The debate may revolve around a question we have raised before. Did the Rabbis establish an objective criterion for saying the Shehechiyanu blessing – apparently, applying it to events that entail a “chiddush” (something new) – or did they apply to any purchase that brings about the emotional response of happiness? These opinions may disagree as to the degree of “chiddush” that warrants a blessing, the level of happiness, or whether happiness or chiddush is the determining factor.

Another important debate among the Rishonim relates to the importance of the acquired object. The Rishonim debate whether the “keli” upon which one says the Shehechiyanu blessing must “important” (chashuv), or whether one may say the blessing whenever he feels “happy” making the purchase or receiving the gift.

The Ri (Tosafot 59b, s.v. ve-rebbe) rules that one only says the Shehechiyanu blessing upon purchasing a “significant” vessel:

The Ri said that [the blessing is only said] over important garments, similar to a new house… But over garments that are not important, such as shoes and slippers and a “chaluk” (undergarments), and other such garments, one does not say the blessing.

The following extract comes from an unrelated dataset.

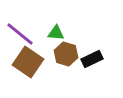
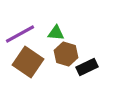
purple line: rotated 68 degrees counterclockwise
black rectangle: moved 5 px left, 8 px down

The Rosh (Berakhot 9:16) cites the Ri, but disagrees. He explains that whether or not one says the blessings “is dependent upon the person, as there may be a poor person who is happier with a [simple] garment then with ten important vessels.” Similarly, the Rambam (Hilkhot Berakhot 10:1) simply writes that “a person who builds a new house or buys new articles should recite the blessing,” implying that there is no minimum value or importance.

Once again, it seems that the Rishonim disagree as to whether the blessing is said upon a “chidush,” something new and important, or upon any purchase that brings the person happiness, even a simple acquisition.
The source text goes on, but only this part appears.